Or, rather why that is an unlikely event. Dreaming of revolutions might appear quite romantic for middle class Indians but when you dig deep, you’ll see that the situation is both better and worse than Egypt of 2011 or America of 1776.
The American War of Independence was driven mostly by economic factors and Britain enacting a host of draconian laws to augment His Majesty’s revenue not to mention to offset the losses suffered in misadventures against the French. All of which sound suspiciously familiar to an Indian … the British apparently learnt nothing and went on to repeat the same things in India in the early part of the 20th century.

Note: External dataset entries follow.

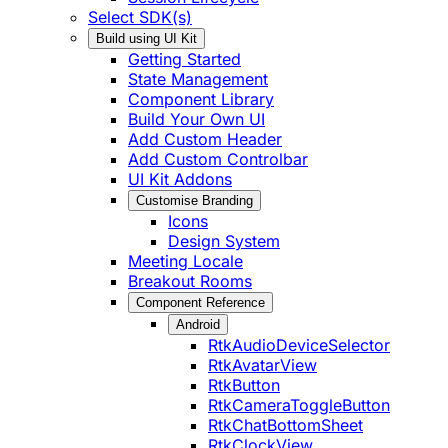
Select SDK(s)
Build using UI Kit
Getting Started
State Management
Component Library
Build Your Own UI
Add Custom Header
Add Custom Controlbar
UI Kit Addons
Customise Branding
Icons
Design System
Meeting Locale
Breakout Rooms
Component Reference
Android
RtkAudioDeviceSelector
RtkAvatarView
RtkButton
RtkCameraToggleButton
RtkChatBottomSheet
RtkClockView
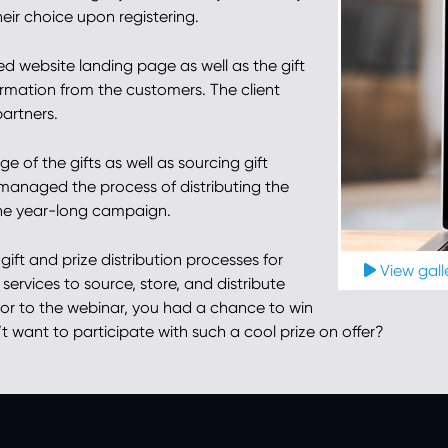
eir choice upon registering.
d website landing page as well as the gift
rmation from the customers. The client
partners.
 of the gifts as well as sourcing gift
managed the process of distributing the
the year-long campaign.
ift and prize distribution processes for
View galle
services to source, store, and distribute
butor to the webinar, you had a chance to win
want to participate with such a cool prize on offer?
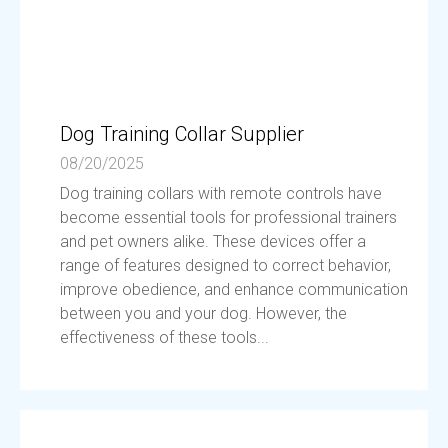
Dog Training Collar Supplier
08/20/2025
Dog training collars with remote controls have
become essential tools for professional trainers
and pet owners alike. These devices offer a
range of features designed to correct behavior,
improve obedience, and enhance communication
between you and your dog. However, the
effectiveness of these tools...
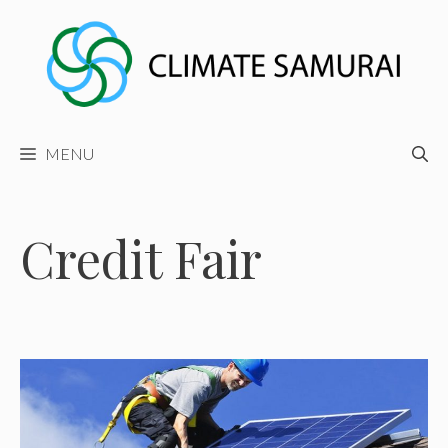
Skip
to
content
MENU
Credit Fair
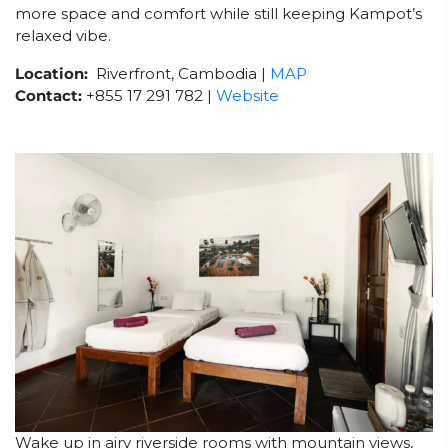
more space and comfort while still keeping Kampot’s
relaxed vibe.
Location:
Riverfront, Cambodia |
MAP
Contact:
+855 17 291 782 |
Website
Wake up in airy riverside rooms with mountain views,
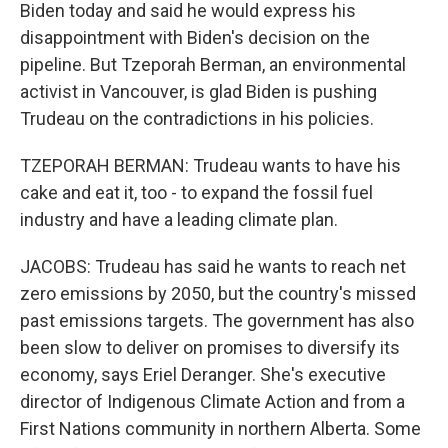
Biden today and said he would express his
disappointment with Biden's decision on the
pipeline. But Tzeporah Berman, an environmental
activist in Vancouver, is glad Biden is pushing
Trudeau on the contradictions in his policies.
TZEPORAH BERMAN: Trudeau wants to have his
cake and eat it, too - to expand the fossil fuel
industry and have a leading climate plan.
JACOBS: Trudeau has said he wants to reach net
zero emissions by 2050, but the country's missed
past emissions targets. The government has also
been slow to deliver on promises to diversify its
economy, says Eriel Deranger. She's executive
director of Indigenous Climate Action and from a
First Nations community in northern Alberta. Some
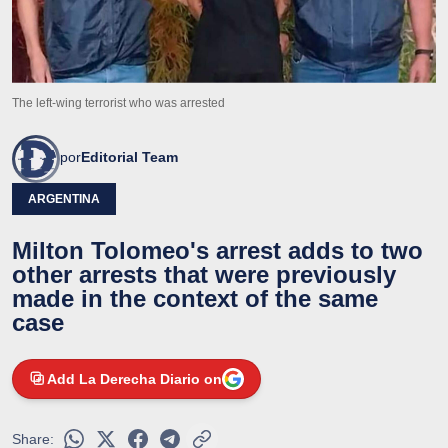
The left-wing terrorist who was arrested
por
Editorial Team
ARGENTINA
Milton Tolomeo's arrest adds to two
other arrests that were previously
made in the context of the same
case
Add La Derecha Diario on
Share:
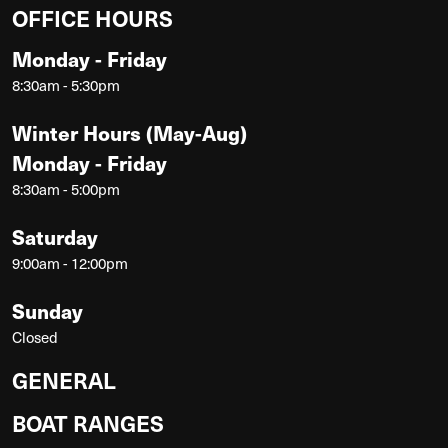
OFFICE HOURS
Monday - Friday
8:30am - 5:30pm
Winter Hours (May-Aug)
Monday - Friday
8:30am - 5:00pm
Saturday
9:00am - 12:00pm
Sunday
Closed
GENERAL
BOAT RANGES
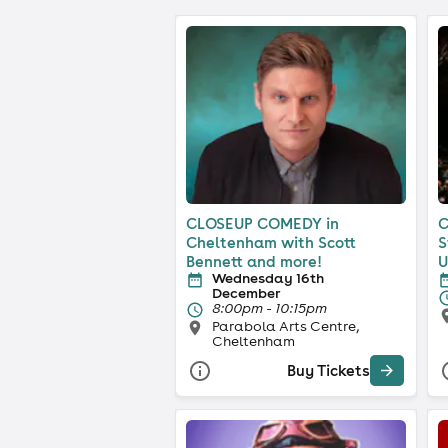
CLOSEUP COMEDY in
C
Cheltenham with Scott
S
Bennett and more!
U
Wednesday 16th
December
8:00pm - 10:15pm
Parabola Arts Centre,
Cheltenham
Buy Tickets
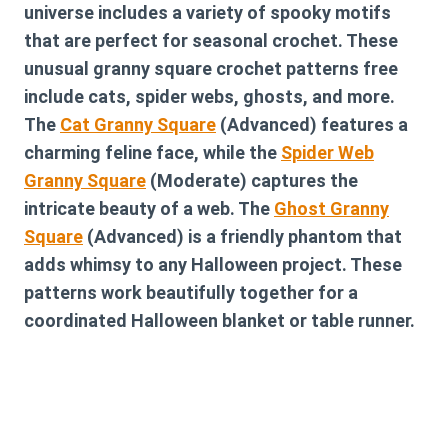
universe includes a variety of spooky motifs
that are perfect for seasonal crochet. These
unusual granny square crochet patterns free
include cats, spider webs, ghosts, and more.
The
Cat Granny Square
(Advanced) features a
charming feline face, while the
Spider Web
Granny Square
(Moderate) captures the
intricate beauty of a web. The
Ghost Granny
Square
(Advanced) is a friendly phantom that
adds whimsy to any Halloween project. These
patterns work beautifully together for a
coordinated Halloween blanket or table runner.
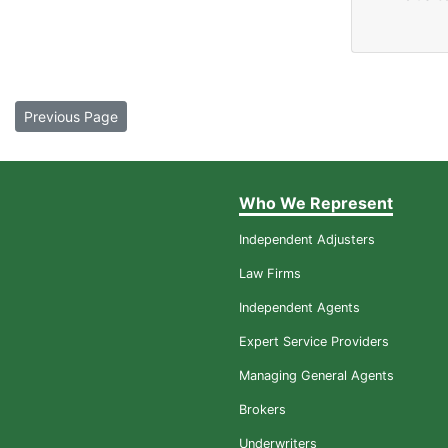
Previous Page
Who We Represent
Independent Adjusters
Law Firms
Independent Agents
Expert Service Providers
Managing General Agents
Brokers
Underwriters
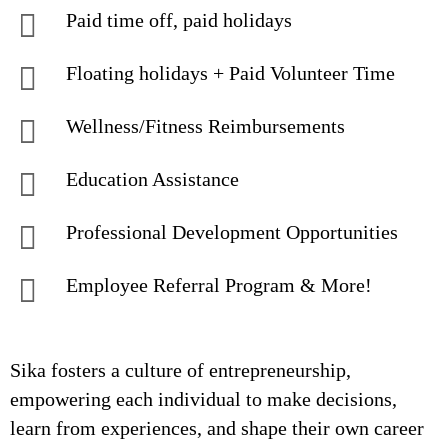
Paid time off, paid holidays
Floating holidays + Paid Volunteer Time
Wellness/Fitness Reimbursements
Education Assistance
Professional Development Opportunities
Employee Referral Program & More!
Sika fosters a culture of entrepreneurship,
empowering each individual to make decisions,
learn from experiences, and shape their own career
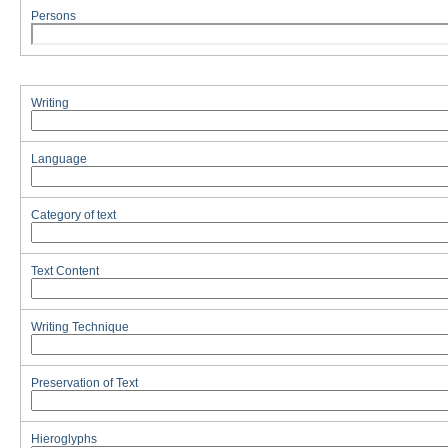
Persons
Writing
Language
Category of text
Text Content
Writing Technique
Preservation of Text
Hieroglyphs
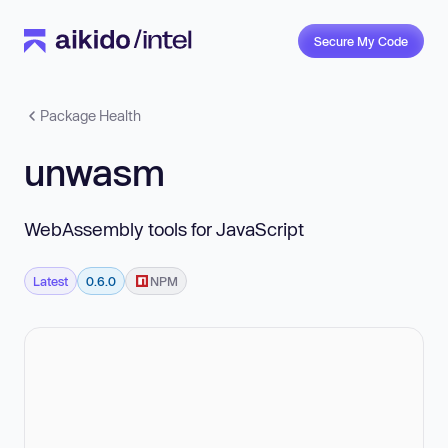
Secure My Code
Package Health
unwasm
WebAssembly tools for JavaScript
Latest
0.6.0
NPM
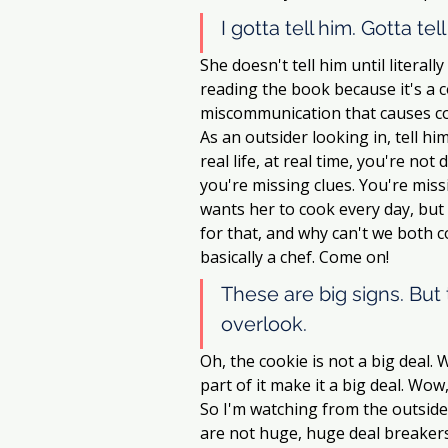
I gotta tell him. Gotta tel
She doesn't tell him until literal
reading the book because it's a c
miscommunication that causes confli
As an outsider looking in, tell him.
real life, at real time, you're no
you're missing clues. You're mis
wants her to cook every day, but s
for that, and why can't we both c
basically a chef. Come on! 
These are big signs. But 
overlook. 
Oh, the cookie is not a big deal. W
part of it make it a big deal. Wow
So I'm watching from the outside, 
are not huge, huge deal breakers.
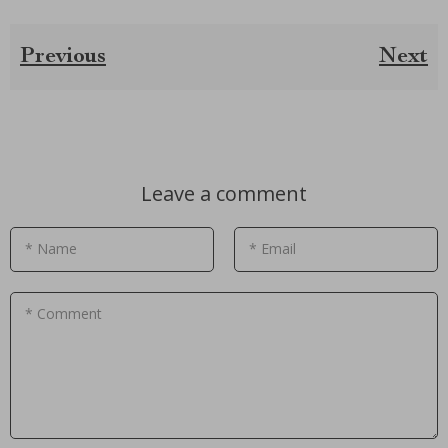
Previous
Next
Leave a comment
* Name
* Email
* Comment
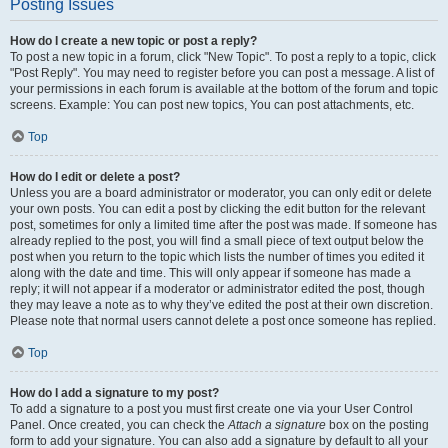
Posting Issues
How do I create a new topic or post a reply?
To post a new topic in a forum, click "New Topic". To post a reply to a topic, click
"Post Reply". You may need to register before you can post a message. A list of
your permissions in each forum is available at the bottom of the forum and topic
screens. Example: You can post new topics, You can post attachments, etc.
Top
How do I edit or delete a post?
Unless you are a board administrator or moderator, you can only edit or delete
your own posts. You can edit a post by clicking the edit button for the relevant
post, sometimes for only a limited time after the post was made. If someone has
already replied to the post, you will find a small piece of text output below the
post when you return to the topic which lists the number of times you edited it
along with the date and time. This will only appear if someone has made a
reply; it will not appear if a moderator or administrator edited the post, though
they may leave a note as to why they’ve edited the post at their own discretion.
Please note that normal users cannot delete a post once someone has replied.
Top
How do I add a signature to my post?
To add a signature to a post you must first create one via your User Control
Panel. Once created, you can check the
Attach a signature
box on the posting
form to add your signature. You can also add a signature by default to all your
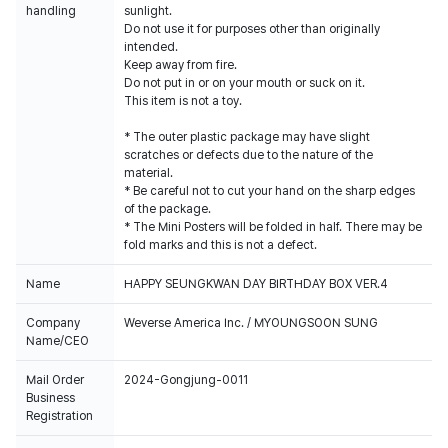
handling
sunlight.
Do not use it for purposes other than originally
intended.
Keep away from fire.
Do not put in or on your mouth or suck on it.
This item is not a toy.
* The outer plastic package may have slight
scratches or defects due to the nature of the
material.
* Be careful not to cut your hand on the sharp edges
of the package.
* The Mini Posters will be folded in half. There may be
fold marks and this is not a defect.
Name
HAPPY SEUNGKWAN DAY BIRTHDAY BOX VER.4
Company
Weverse America Inc. / MYOUNGSOON SUNG
Name/CEO
Mail Order
2024-Gongjung-0011
Business
Registration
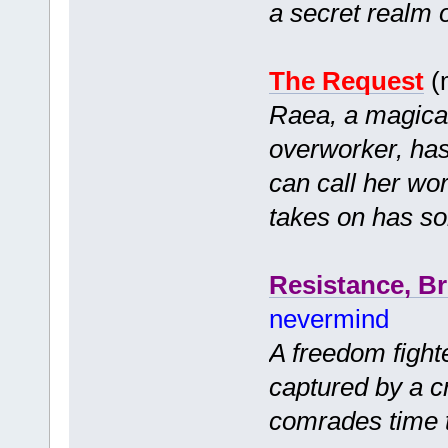
a secret realm 
The Request
(
Raea, a magica
overworker, has 
can call her wor
takes on has 
Resistance, B
nevermind
A freedom fight
captured by a cr
comrades time 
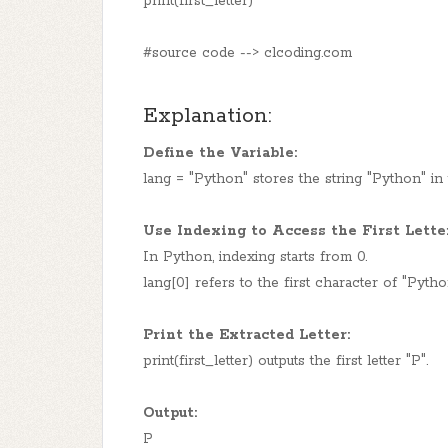
print(first_letter)
#source code --> clcoding.com
Explanation:
Define the Variable:
lang = "Python" stores the string "Python" in 
Use Indexing to Access the First Lette
In Python, indexing starts from 0.
lang[0] refers to the first character of "Pytho
Print the Extracted Letter:
print(first_letter) outputs the first letter "P".
Output:
P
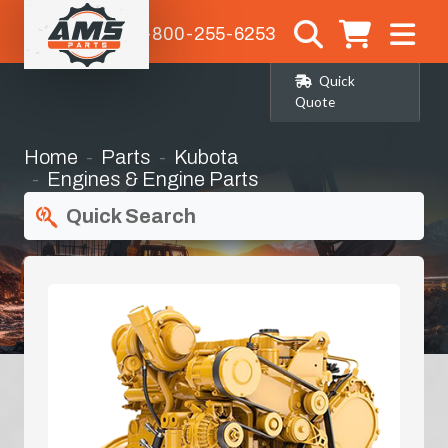
1-800-255-6253
Quick
Quote
Home
Parts
Kubota
Engines & Engine Parts
Quick Search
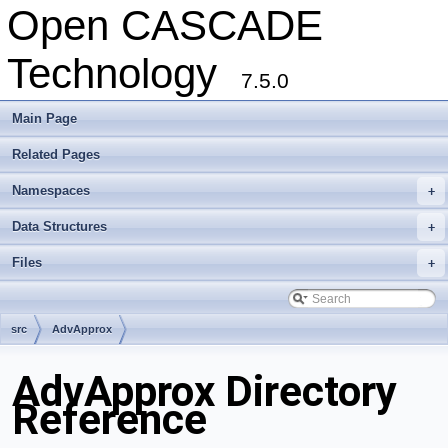
Open CASCADE
Technology
7.5.0
Main Page
Related Pages
Namespaces
+
Data Structures
+
Files
+
src
AdvApprox
AdvApprox Directory
Reference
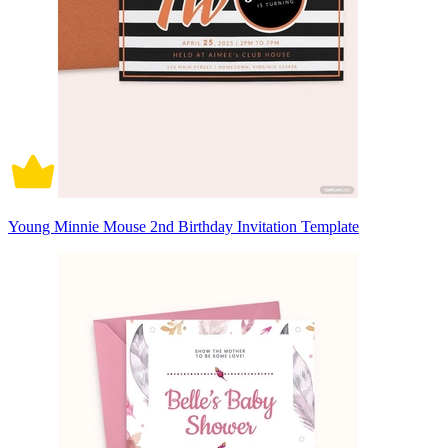
Young Minnie Mouse 2nd Birthday Invitation Template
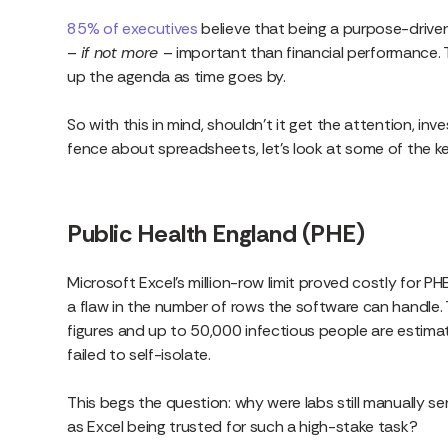
85% of executives
believe that being a purpose-driven
–
if not more
– important than financial performance. Th
up the agenda as time goes by.
So with this in mind, shouldn’t it get the attention, inv
fence about spreadsheets, let’s look at some of the 
Public Health England (PHE)
Microsoft Excel’s million-row limit proved costly for 
a flaw in the number of rows the software can handle. T
figures and up to 50,000 infectious people are estim
failed to self-isolate.
This begs the question: why were labs still manually s
as Excel being trusted for such a high-stake task?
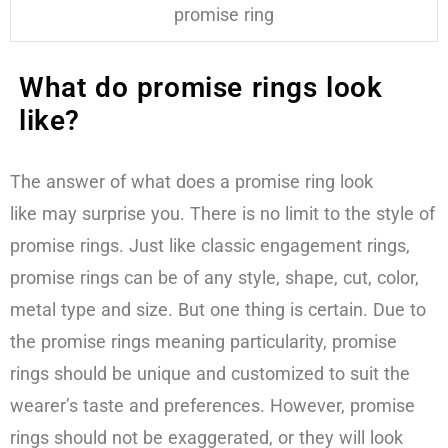
promise ring
What do promise rings look
like?
The answer of what does a promise ring look
like may surprise you. There is no limit to the style of
promise rings. Just like classic engagement rings,
promise rings can be of any style, shape, cut, color,
metal type and size. But one thing is certain. Due to
the promise rings meaning particularity, promise
rings should be unique and customized to suit the
wearer’s taste and preferences. However, promise
rings should not be exaggerated, or they will look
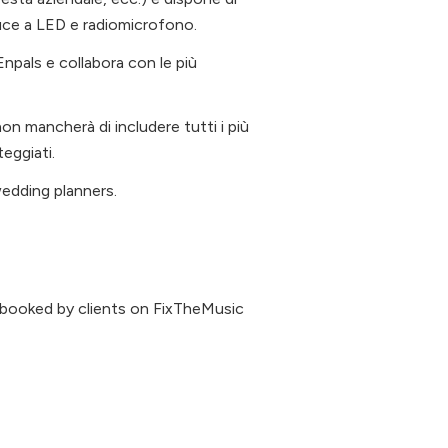
luce a LED e radiomicrofono.
à Enpals e collabora con le più
on mancherà di includere tutti i più
teggiati.
wedding planners.
 booked by clients on FixTheMusic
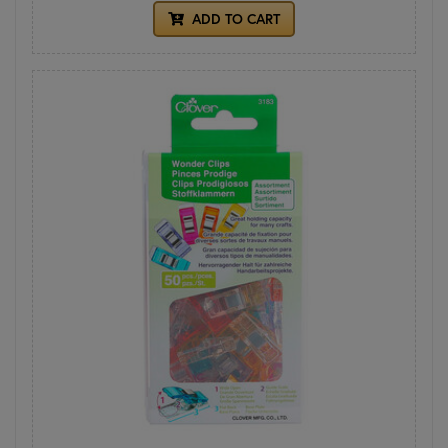
ADD TO CART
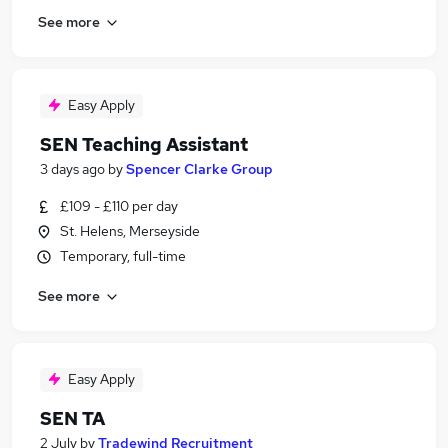
See more
Easy Apply
SEN Teaching Assistant
3 days ago
by
Spencer Clarke Group
£109 - £110 per day
St. Helens, Merseyside
Temporary, full-time
See more
Easy Apply
SEN TA
2 July
by
Tradewind Recruitment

The Egyptian Revolution of 2011 is too recent and the discontents that may have fuelled it are yet to be distilled by historians. The per capita GDP of Egypt however is way higher than India’s.
It would appear that people in different nations have different thresholds of tolerance towards what is broadly known as ‘poverty.’ Indians seem to have an extraordinary affinity with poverty. At least, Indians don’t like to rock the boat (so to say) too easily. The fabled Indian struggle for independence was hardly a pan-Indian affair. The British were apparently too tired after fighting Hitler and just wanted to go home when empire turned unprofitable and the going seemed tough.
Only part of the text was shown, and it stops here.